The cooperative project with the University Of Idaho College Of Natural Resources and the Kalispel Tribe comes on the heels of an energetic public debate about long-term management of the lake's sport fishery.
The research will focus on estimating the number of lake trout currently in Priest Lake as well as key characteristics, such as growth and survival rates and food habits. To capture trout for the population estimate, large-scale commercial netting equipment will be used, similar to that being used in Lake Pend Oreille. From March through May, deep-water trap nets and short-duration set gillnets will be used to capture, measure and mark lake trout with an individually numbered tag.
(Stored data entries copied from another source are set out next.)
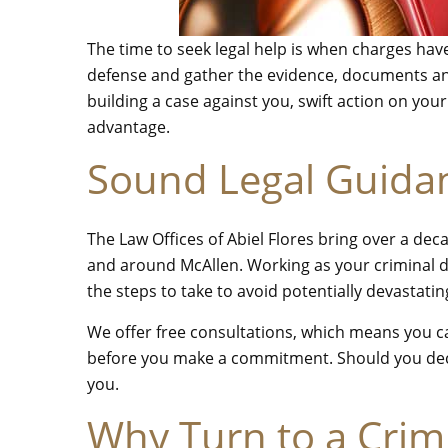
The time to seek legal help is when charges hav
defense and gather the evidence, documents and
building a case against you, swift action on you
advantage.
Sound Legal Guida
The Law Offices of Abiel Flores bring over a de
and around McAllen. Working as your criminal d
the steps to take to avoid potentially devastat
We offer free consultations, which means you can
before you make a commitment. Should you deci
you.
Why Turn to a Crim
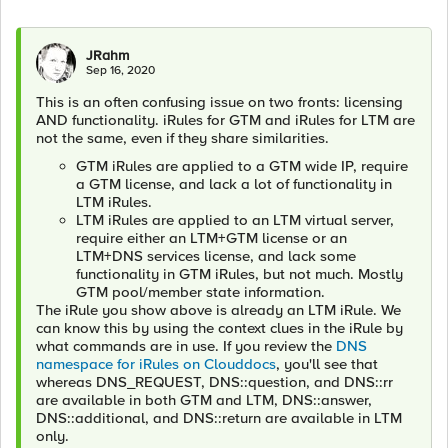
JRahm
Sep 16, 2020
This is an often confusing issue on two fronts: licensing
AND functionality. iRules for GTM and iRules for LTM are
not the same, even if they share similarities.
GTM iRules are applied to a GTM wide IP, require
a GTM license, and lack a lot of functionality in
LTM iRules.
LTM iRules are applied to an LTM virtual server,
require either an LTM+GTM license or an
LTM+DNS services license, and lack some
functionality in GTM iRules, but not much. Mostly
GTM pool/member state information.
The iRule you show above is already an LTM iRule. We
can know this by using the context clues in the iRule by
what commands are in use. If you review the
DNS
namespace for iRules on Clouddocs
, you'll see that
whereas DNS_REQUEST, DNS::question, and DNS::rr
are available in both GTM and LTM, DNS::answer,
DNS::additional, and DNS::return are available in LTM
only.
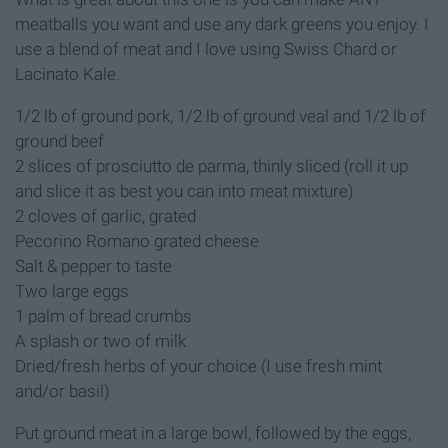
meatballs you want and use any dark greens you enjoy. I
use a blend of meat and I love using Swiss Chard or
Lacinato Kale.
1/2 lb of ground pork, 1/2 lb of ground veal and 1/2 lb of
ground beef
2 slices of prosciutto de parma, thinly sliced (roll it up
and slice it as best you can into meat mixture)
2 cloves of garlic, grated
Pecorino Romano grated cheese
Salt & pepper to taste
Two large eggs
1 palm of bread crumbs
A splash or two of milk
Dried/fresh herbs of your choice (I use fresh mint
and/or basil)
Put ground meat in a large bowl, followed by the eggs,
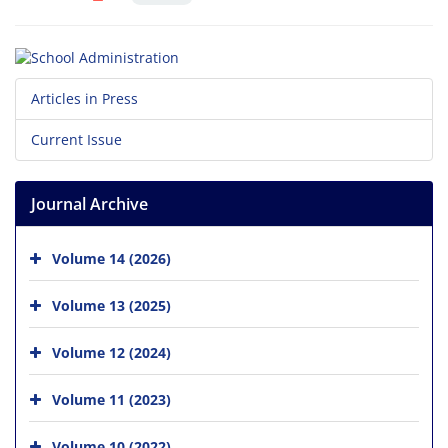
Articles in Press
Current Issue
Journal Archive
Volume 14 (2026)
Volume 13 (2025)
Volume 12 (2024)
Volume 11 (2023)
Volume 10 (2022)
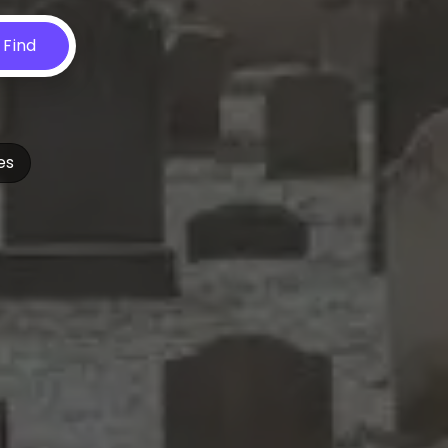
Find
es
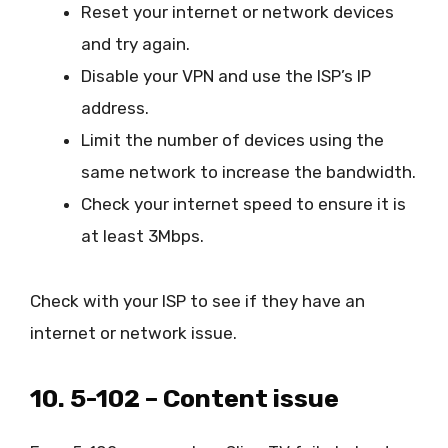
Reset your internet or network devices
and try again.
Disable your VPN and use the ISP’s IP
address.
Limit the number of devices using the
same network to increase the bandwidth.
Check your internet speed to ensure it is
at least 3Mbps.
Check with your ISP to see if they have an
internet or network issue.
10. 5-102 – Content issue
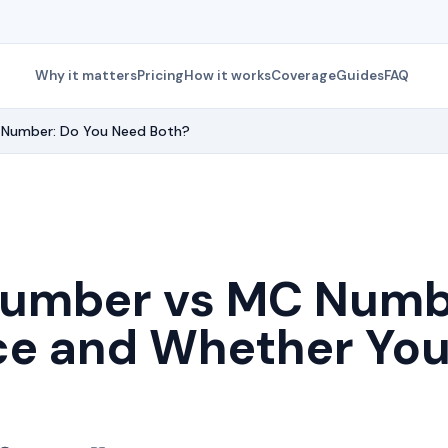
Why it matters
Pricing
How it works
Coverage
Guides
FAQ
Number: Do You Need Both?
umber vs MC Numbe
ce and Whether Yo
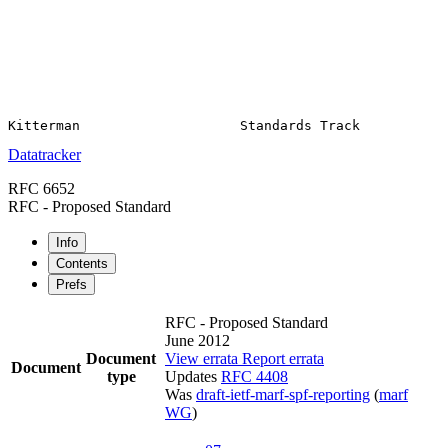
Datatracker
RFC 6652
RFC - Proposed Standard
Info
Contents
Prefs
RFC - Proposed Standard
June 2012
Document
View errata
Report errata
Document
type
Updates
RFC 4408
Was
draft-ietf-marf-spf-reporting
(
marf
WG
)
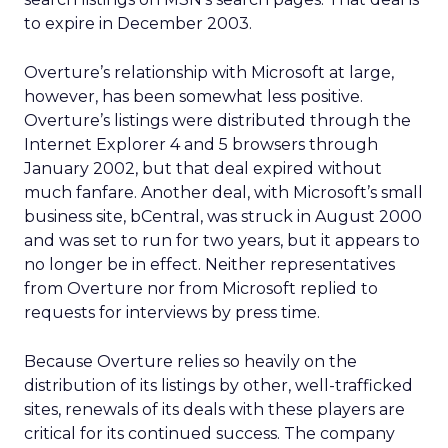
to expire in December 2003.
Overture’s relationship with Microsoft at large,
however, has been somewhat less positive.
Overture’s listings were distributed through the
Internet Explorer 4 and 5 browsers through
January 2002, but that deal expired without
much fanfare. Another deal, with Microsoft’s small
business site, bCentral, was struck in August 2000
and was set to run for two years, but it appears to
no longer be in effect. Neither representatives
from Overture nor from Microsoft replied to
requests for interviews by press time.
Because Overture relies so heavily on the
distribution of its listings by other, well-trafficked
sites, renewals of its deals with these players are
critical for its continued success. The company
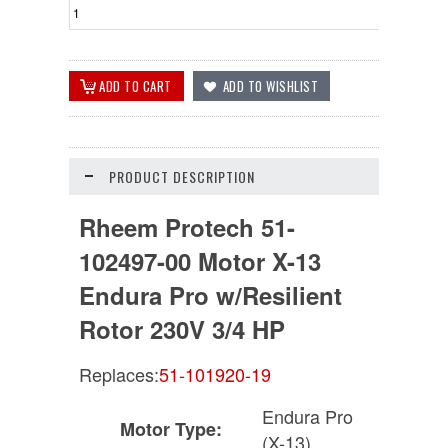
PRODUCT DESCRIPTION
Rheem Protech 51-
102497-00 Motor X-13
Endura Pro w/Resilient
Rotor 230V 3/4 HP
Replaces:
51-101920-19
Endura Pro
Motor Type:
(X-13)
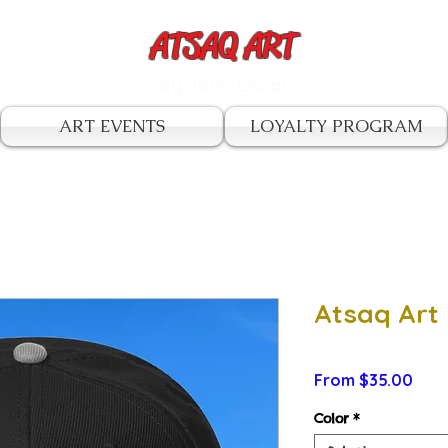
ATSAQ ART
by John Oscar
ART EVENTS
LOYALTY PROGRAM
Atsaq Art
Sale
From
$35.00
Pric
Color
*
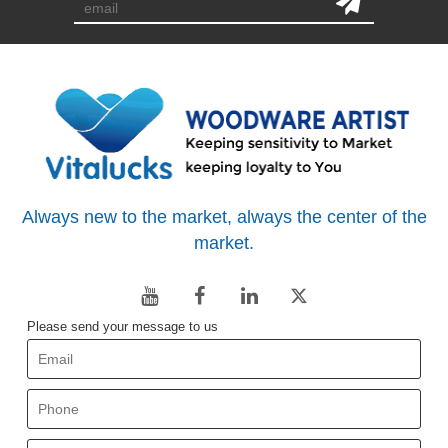
Always new to the market, always the center of the
market.
Please send your message to us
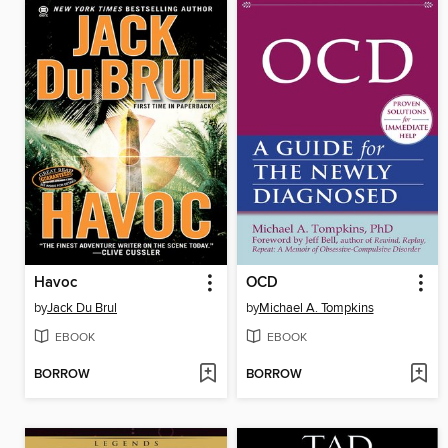
Havoc
OCD
by
Jack Du Brul
by
Michael A. Tompkins
EBOOK
EBOOK
BORROW
BORROW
Though a small number of fish will be sacrificed for age and stomach analysis, as many marked fish as possible will be released back to the lake unharmed.
The research project is the beginning of an effort to develop a more complete understanding of the Priest Lake fishery - to include zooplankton, kokanee, Mysis shrimp and lake trout. Ultimately, the information will be used to help develop a long-term management plan for Priest Lake.
Historically, Priest and Upper Priest lakes both provided popular sport fisheries for native cutthroat and bull trout. Kokanee were introduced in the 1930s and 1940s. They not only provided an abundant food source for bull trout, they rapidly became the most popular sport fish, supporting a harvest of 50,000 to100,000 fish and 15,000 angler days every year.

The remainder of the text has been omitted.